This is the hard version of the problem. The only difference is the limit on the number of queries.

This is an interactive problem.

You are given a tree of $$$n$$$ nodes with node $$$1$$$ as its root node.

There is a hidden mole in one of the nodes. To find its position, you can pick an integer $$$x$$$ ($$$1 \le x \le n$$$) to make an inquiry to the jury. Next, the jury will return $$$1$$$ when the mole is in subtree $$$x$$$. Otherwise, the judge will return $$$0$$$. If the judge returns $$$0$$$ and the mole is not in root node $$$1$$$, the mole will move to the parent node of the node it is currently on.

Use at most $$$160$$$ operations to find the current node where the mole is located.

The first line of each test case contains one integer $$$n$$$ ($$$2 \le n \le 5000$$$).

The following $$$n-1$$$ lines describe the edges of the tree. Each line contains two space-separated integers $$$u_i$$$ and $$$v_i$$$ ($$$1 \le u_i, v_i \le n$$$), indicating an edge between nodes $$$u_i$$$ and $$$v_i$$$.

It is guaranteed that the input data represents a tree.

The interactor in this task is not adaptive. In other words, the node where the mole is located at first is fixed in every test case and does not change during the interaction.

To ask a query, you need to pick a vertex $$$x$$$ ($$$1 \le x \le n$$$) and print the line of the following form:

• "? x"

After that, you receive:

• $$$0$$$ if the mole is not in subtree $$$x$$$;
• $$$1$$$ if the mole is in subtree $$$x$$$.

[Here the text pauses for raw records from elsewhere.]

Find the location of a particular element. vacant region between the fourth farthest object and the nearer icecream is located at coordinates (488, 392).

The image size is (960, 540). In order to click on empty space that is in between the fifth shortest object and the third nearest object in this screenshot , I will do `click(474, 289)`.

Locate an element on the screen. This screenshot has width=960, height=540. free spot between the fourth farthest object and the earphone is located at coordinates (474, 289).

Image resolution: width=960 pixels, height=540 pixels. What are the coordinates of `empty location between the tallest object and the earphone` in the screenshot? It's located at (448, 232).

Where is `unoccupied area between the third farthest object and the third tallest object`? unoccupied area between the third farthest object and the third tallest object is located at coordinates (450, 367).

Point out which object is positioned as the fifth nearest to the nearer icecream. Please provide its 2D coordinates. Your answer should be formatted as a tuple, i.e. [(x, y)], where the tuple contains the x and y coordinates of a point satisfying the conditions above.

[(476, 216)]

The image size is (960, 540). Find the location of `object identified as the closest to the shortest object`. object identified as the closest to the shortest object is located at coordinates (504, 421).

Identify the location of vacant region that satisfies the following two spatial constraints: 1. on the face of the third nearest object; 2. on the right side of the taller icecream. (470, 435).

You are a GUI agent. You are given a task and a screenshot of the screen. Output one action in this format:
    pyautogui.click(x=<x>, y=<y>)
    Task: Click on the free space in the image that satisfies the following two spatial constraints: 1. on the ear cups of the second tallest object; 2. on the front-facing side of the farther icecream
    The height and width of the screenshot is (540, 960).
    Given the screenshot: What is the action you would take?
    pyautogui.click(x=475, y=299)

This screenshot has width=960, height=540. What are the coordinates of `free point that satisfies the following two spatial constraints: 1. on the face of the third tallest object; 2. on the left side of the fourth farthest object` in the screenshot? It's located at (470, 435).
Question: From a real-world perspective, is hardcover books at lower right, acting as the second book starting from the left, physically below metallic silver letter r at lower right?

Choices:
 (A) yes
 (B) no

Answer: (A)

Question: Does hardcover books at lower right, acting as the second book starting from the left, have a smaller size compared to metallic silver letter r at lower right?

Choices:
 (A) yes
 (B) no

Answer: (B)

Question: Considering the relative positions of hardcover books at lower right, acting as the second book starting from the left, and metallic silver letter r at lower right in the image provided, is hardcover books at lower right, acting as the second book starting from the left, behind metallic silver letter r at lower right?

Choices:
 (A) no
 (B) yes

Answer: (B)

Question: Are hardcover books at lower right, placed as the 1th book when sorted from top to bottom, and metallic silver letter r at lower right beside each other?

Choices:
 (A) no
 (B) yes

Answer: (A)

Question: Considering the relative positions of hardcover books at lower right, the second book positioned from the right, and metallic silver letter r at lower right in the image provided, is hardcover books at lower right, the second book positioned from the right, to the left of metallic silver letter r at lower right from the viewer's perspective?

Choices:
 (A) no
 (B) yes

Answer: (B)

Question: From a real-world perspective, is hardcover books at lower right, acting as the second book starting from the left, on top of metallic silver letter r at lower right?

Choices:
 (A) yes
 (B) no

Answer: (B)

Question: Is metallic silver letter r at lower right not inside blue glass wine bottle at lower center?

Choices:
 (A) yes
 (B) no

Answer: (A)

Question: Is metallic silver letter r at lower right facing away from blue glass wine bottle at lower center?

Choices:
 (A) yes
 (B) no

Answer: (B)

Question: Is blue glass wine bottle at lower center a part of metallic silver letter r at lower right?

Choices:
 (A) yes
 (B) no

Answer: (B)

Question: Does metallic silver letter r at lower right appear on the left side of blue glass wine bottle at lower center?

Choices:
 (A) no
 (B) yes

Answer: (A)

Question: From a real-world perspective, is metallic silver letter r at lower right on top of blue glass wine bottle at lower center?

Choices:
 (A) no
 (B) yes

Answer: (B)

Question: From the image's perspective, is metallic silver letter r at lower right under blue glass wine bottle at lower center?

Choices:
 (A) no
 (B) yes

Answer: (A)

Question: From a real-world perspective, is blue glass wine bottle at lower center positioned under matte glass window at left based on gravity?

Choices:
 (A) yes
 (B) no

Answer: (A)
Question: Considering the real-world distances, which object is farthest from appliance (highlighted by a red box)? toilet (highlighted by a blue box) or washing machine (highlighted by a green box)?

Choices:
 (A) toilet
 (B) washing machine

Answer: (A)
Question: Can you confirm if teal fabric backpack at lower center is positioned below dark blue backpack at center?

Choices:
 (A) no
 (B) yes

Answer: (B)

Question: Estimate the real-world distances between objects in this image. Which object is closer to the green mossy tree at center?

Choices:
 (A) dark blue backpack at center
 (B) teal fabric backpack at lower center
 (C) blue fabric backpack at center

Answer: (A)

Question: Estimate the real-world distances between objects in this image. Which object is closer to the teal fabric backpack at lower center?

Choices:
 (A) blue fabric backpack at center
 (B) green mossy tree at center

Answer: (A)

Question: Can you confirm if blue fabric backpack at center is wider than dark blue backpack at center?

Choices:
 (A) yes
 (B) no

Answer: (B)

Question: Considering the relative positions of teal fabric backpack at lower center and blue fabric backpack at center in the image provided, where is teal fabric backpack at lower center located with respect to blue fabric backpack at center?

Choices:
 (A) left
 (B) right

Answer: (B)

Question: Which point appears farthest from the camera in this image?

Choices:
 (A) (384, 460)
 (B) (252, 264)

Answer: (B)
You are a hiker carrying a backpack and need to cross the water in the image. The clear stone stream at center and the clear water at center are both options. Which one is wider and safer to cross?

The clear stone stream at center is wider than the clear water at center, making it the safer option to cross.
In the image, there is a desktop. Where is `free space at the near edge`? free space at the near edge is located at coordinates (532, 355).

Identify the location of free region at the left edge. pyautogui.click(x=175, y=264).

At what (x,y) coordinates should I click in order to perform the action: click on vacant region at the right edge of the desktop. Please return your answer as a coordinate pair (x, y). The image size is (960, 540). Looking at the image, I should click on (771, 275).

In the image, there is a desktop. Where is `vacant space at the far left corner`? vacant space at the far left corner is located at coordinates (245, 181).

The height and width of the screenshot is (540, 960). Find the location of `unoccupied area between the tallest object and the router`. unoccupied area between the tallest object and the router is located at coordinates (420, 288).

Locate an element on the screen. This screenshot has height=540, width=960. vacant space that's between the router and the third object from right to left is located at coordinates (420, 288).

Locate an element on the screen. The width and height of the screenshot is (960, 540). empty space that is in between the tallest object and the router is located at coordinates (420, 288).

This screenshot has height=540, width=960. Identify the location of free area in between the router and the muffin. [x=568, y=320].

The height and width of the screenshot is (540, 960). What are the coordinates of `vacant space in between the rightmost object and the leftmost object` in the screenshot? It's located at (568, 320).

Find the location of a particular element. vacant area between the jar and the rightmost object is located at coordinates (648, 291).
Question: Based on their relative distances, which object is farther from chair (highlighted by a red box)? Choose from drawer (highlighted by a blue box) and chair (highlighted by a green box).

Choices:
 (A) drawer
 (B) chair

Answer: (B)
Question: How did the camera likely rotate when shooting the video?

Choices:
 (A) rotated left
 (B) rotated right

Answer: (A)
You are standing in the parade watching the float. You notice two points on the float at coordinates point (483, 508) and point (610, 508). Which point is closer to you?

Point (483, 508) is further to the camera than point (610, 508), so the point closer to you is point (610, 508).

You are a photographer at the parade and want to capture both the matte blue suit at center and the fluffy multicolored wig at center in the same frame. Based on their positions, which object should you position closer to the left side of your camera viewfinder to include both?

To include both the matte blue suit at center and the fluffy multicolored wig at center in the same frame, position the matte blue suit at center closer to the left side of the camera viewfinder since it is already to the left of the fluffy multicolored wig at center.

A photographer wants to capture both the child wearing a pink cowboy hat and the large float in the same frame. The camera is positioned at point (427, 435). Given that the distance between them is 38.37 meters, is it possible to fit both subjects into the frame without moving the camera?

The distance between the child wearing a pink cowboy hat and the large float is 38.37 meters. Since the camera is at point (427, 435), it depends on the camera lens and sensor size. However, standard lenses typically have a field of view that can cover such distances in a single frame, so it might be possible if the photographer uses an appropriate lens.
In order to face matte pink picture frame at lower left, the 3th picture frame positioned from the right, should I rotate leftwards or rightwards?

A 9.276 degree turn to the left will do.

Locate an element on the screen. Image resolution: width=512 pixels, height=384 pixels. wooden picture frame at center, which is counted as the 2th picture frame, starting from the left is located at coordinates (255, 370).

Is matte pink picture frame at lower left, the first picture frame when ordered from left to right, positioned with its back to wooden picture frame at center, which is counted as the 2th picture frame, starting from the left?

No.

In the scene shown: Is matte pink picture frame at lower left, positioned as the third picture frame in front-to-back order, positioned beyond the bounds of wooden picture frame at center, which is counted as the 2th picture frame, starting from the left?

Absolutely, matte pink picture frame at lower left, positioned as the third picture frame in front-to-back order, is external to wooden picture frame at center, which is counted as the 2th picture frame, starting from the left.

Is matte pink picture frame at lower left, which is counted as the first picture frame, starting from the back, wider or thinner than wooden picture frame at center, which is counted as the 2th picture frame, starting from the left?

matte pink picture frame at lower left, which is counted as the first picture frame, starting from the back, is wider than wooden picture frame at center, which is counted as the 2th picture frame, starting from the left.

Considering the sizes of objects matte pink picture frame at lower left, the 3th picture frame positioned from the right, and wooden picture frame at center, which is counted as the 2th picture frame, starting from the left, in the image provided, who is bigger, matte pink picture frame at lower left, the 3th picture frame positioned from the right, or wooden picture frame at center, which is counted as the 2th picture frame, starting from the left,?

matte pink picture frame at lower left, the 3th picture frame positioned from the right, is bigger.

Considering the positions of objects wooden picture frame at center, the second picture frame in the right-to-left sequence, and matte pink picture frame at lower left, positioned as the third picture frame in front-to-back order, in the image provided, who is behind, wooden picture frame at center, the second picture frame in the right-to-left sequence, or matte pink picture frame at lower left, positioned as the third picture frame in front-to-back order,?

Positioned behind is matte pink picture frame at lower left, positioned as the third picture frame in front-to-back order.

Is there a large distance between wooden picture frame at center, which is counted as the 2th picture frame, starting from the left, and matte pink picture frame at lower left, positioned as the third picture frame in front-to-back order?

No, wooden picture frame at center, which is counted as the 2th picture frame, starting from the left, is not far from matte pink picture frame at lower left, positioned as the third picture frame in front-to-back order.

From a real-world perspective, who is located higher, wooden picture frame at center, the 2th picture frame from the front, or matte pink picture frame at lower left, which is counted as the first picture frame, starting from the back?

You can make at most $$$160$$$ queries of this form for each test case.

Next, if your program has found the current node where the mole is located, print the line of the following form:

• "! x"

Note that this line is not considered a query and is not taken into account when counting the number of queries asked.

After this, proceed to the next test case.

If you make more than $$$160$$$ queries during an interaction, your program must terminate immediately, and you will receive the Wrong Answer verdict. Otherwise, you can get an arbitrary verdict because your solution will continue to read from a closed stream.

After printing a query or the answer for a test case, do not forget to output the end of line and flush the output. Otherwise, you will get the verdict Idleness Limit Exceeded. To do this, use:

• fflush(stdout) or cout.flush() in C++;
• System.out.flush() in Java;
• flush(output) in Pascal;
• stdout.flush() in Python;
• see the documentation for other languages.

Hacks

To hack, follow the test format below.

The first line contains the number of test cases $$$t$$$ ($$$1 \le t \le 100$$$). The description of the test cases follows.

The first line of each test case contains one integer $$$n$$$ and $$$x$$$ ($$$2 \le n \le 5000$$$, $$$1 \le x \le n$$$) — the size of the tree and the initial position of the mole.

The following $$$n-1$$$ lines describe the edges of the tree. Each line contains two space-separated integers $$$u_i$$$ and $$$v_i$$$ ($$$1 \le u_i, v_i \le n$$$), indicating an edge between nodes $$$u_i$$$ and $$$v_i$$$.

The input data must represent a tree.